Carmeyon didn’t look up. “It would help if I understood what actually happened. Apparently, the man even had a dress uniform. We need to know how he got his hands on one.”
“That’s not important, sir. Any seamstress could make something that looked close enough to fool others.”
She was right about that, but at least she was talking to him. “What do you think he was after?”
Ellis’ head tilted to one side and she gazed off toward the fire. “I don’t know.”
“You don’t know what you think?”
“I think that I don’t know what he was after,” she clarified, looking at him now. “He hit Mikhal, but other than that, what harm did he do?”
There had been hints that the man had darkened Ellis’ reputation, implying that she had promised Mikhal Deviron…something. The villagers didn’t know Ellis well enough to know it wasn’t true, and it was a change for them to tie her to Deviron rather than Sevireiya, in whose company they often saw her. “So you think the incident won’t be repeated?”
Her grey eyes flicked up and then back to the chessboard. “One never knows what will happen.”
Carmeyon sat back, wondering at that strange turn of phrase. Although his gift was very limited, he was a seer, and she knew that. In theory, he would know if something like that threatened her again. Should he have known about the imposter who came to the village while he was absent? And since he hadn’t, did that mean he wouldn’t be warned should the man appear again?
He didn’t have much more luck knowing what Sevireiya would do, only a vague feeling that he didn’t like the man.

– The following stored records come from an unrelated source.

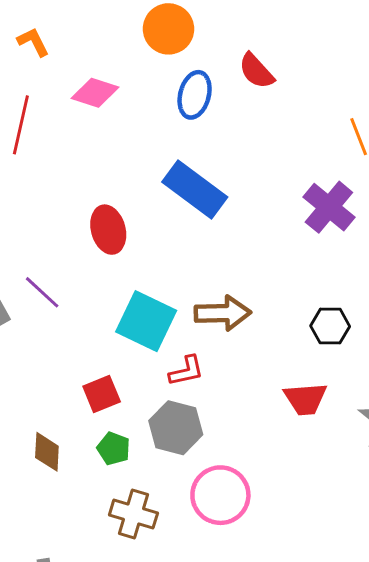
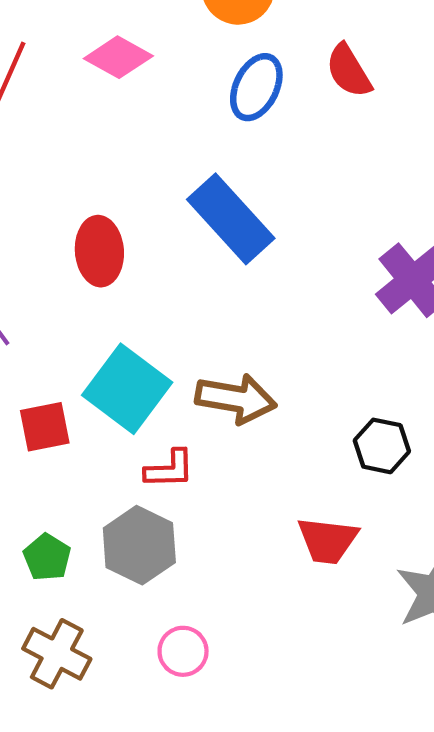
red square: (102, 394) -> (45, 427), moved
pink circle: (220, 495) -> (183, 651), size x0.6

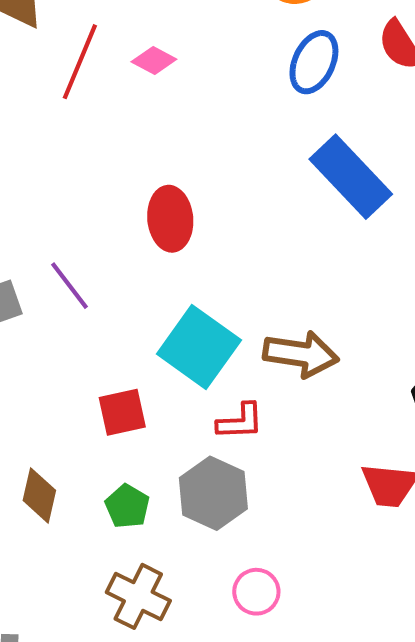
pink diamond: (118, 57) -> (154, 60), moved, size x0.7
blue rectangle: (231, 219) -> (351, 177), moved
red square: (45, 427) -> (122, 412), moved

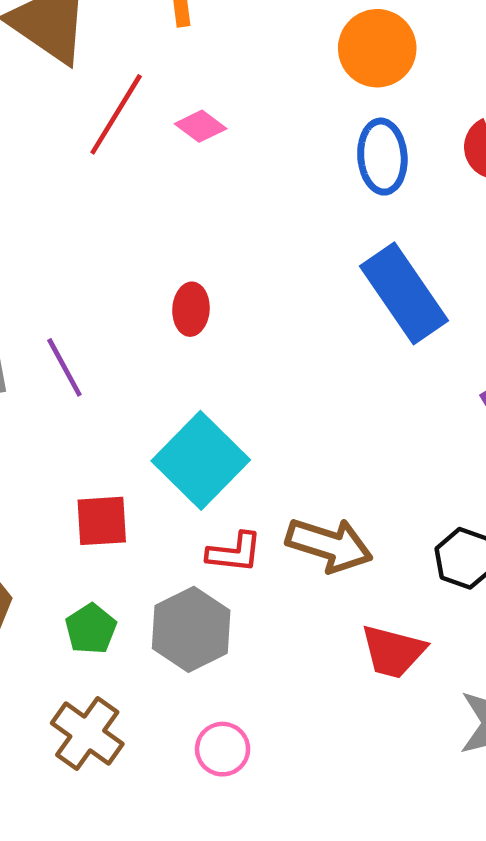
blue ellipse: (314, 62) -> (382, 157), turned -38
red ellipse: (170, 219) -> (191, 309), size x0.7
brown arrow: (301, 354) -> (329, 545), moved

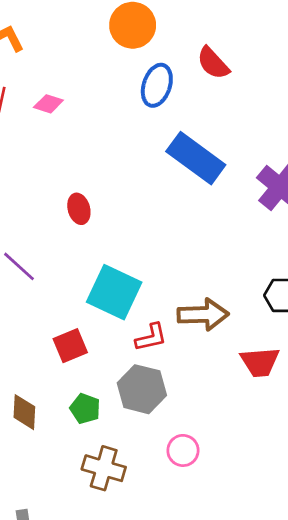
blue ellipse: (382, 157) -> (157, 85), turned 42

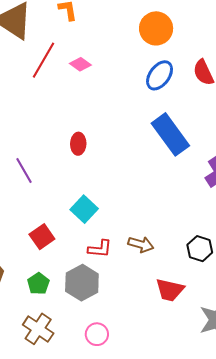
cyan square: (114, 292) -> (84, 209), size x0.7
brown arrow: (203, 315) -> (141, 244), size x0.7
red square: (70, 346) -> (42, 237), turned -30

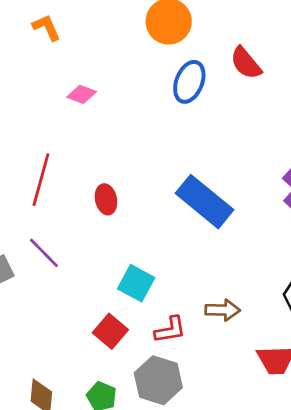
red line: (44, 60) -> (41, 180), moved
blue rectangle: (170, 134) -> (205, 202), moved
red square: (42, 237) -> (110, 331), moved

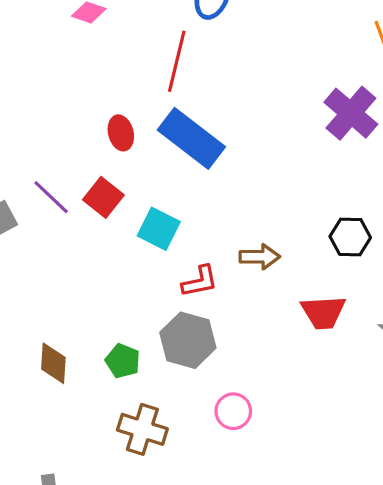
red line: (41, 180) -> (177, 61), moved
blue rectangle: (205, 202) -> (191, 138), moved
red square: (110, 331) -> (103, 197), moved

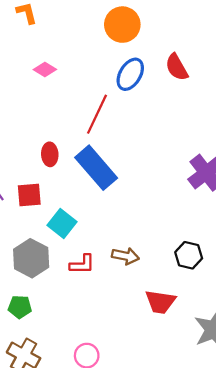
red square: (103, 197) -> (29, 195), turned 35
gray hexagon: (188, 340) -> (31, 258), moved
green pentagon: (123, 361) -> (20, 307), turned -30

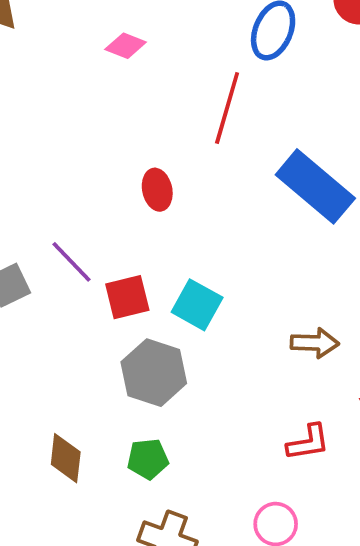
blue rectangle: (96, 168) -> (315, 186), moved
red square: (29, 195) -> (127, 297), moved
red L-shape: (82, 264) -> (308, 442), moved

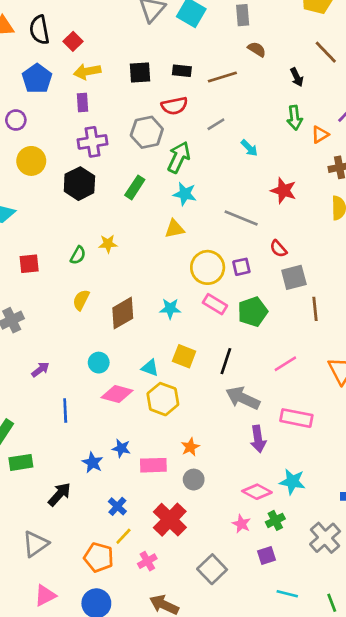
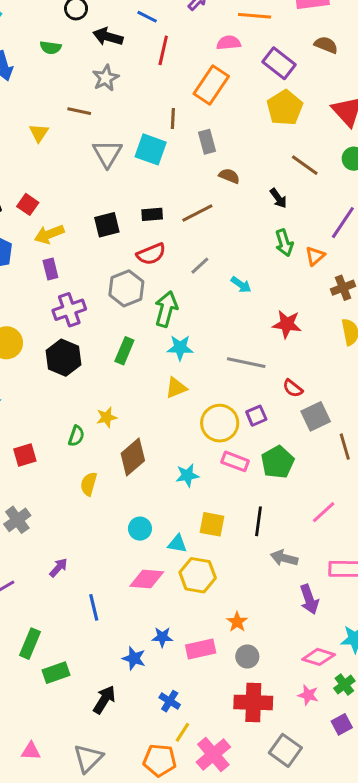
brown diamond: (123, 313) -> (133, 457), moved
cyan circle: (99, 363) -> (140, 529), moved
gray arrow: (243, 398) -> (284, 558), size x0.7
red cross: (170, 520) -> (253, 702), moved, turned -32
pink cross: (147, 561) -> (213, 755), size x1.6

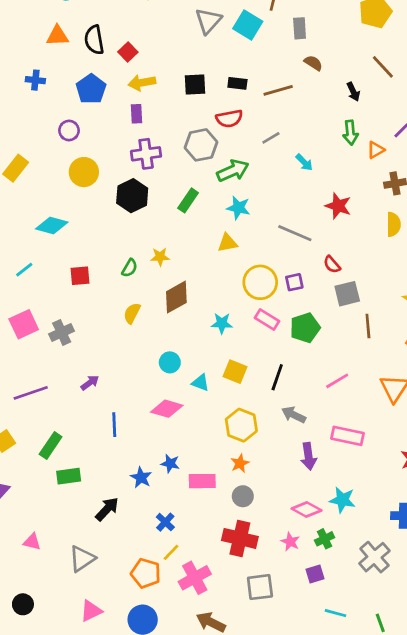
green arrow: (166, 309) -> (233, 171), turned 40
yellow hexagon: (198, 575) -> (241, 425), moved
gray square: (285, 750) -> (260, 587), turned 36

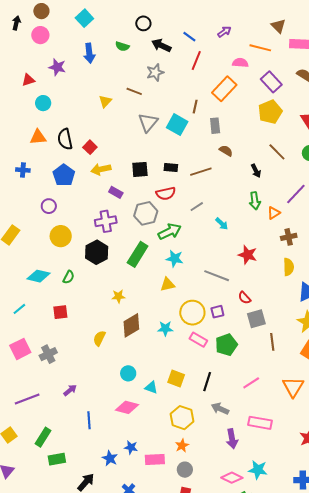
purple rectangle: (137, 114) -> (116, 192), moved, turned -56
green rectangle: (188, 200) -> (138, 254), size x1.4
green semicircle: (130, 268) -> (69, 277), moved
cyan star: (222, 323) -> (165, 328), moved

Antipathy, his father had called it. Perhaps he should simply drop the whole thing until his father returned, giving him someone more objective with whom to discuss it.
“I don’t like the feeling that people are hiding the truth from me,” he told Ellis.
Her mouth twisted to one side sardonically, but whatever ran through her mind, she didn’t say it aloud.
Carmeyon gazed at her bowed head, her eyes carefully turned away from him. She’d been angry when she’d discovered the existence of her two half-brothers. No one had told her about her father’s infidelity to the queen and thus she’d learned the truth abruptly and publicly. He still blamed Sevireiya for that, but he could have talked to her himself. They’d wanted to protect her instead of telling her the truth.
He had the oddest feeling that this was the same thing. She’d been reading books about seers over the winter break—Sirtris had warned him about that. So perhaps whatever he was missing as something that could hurt him if he knew.
She was protecting him. It would be a comforting thought if only he wouldn’t rather know the truth.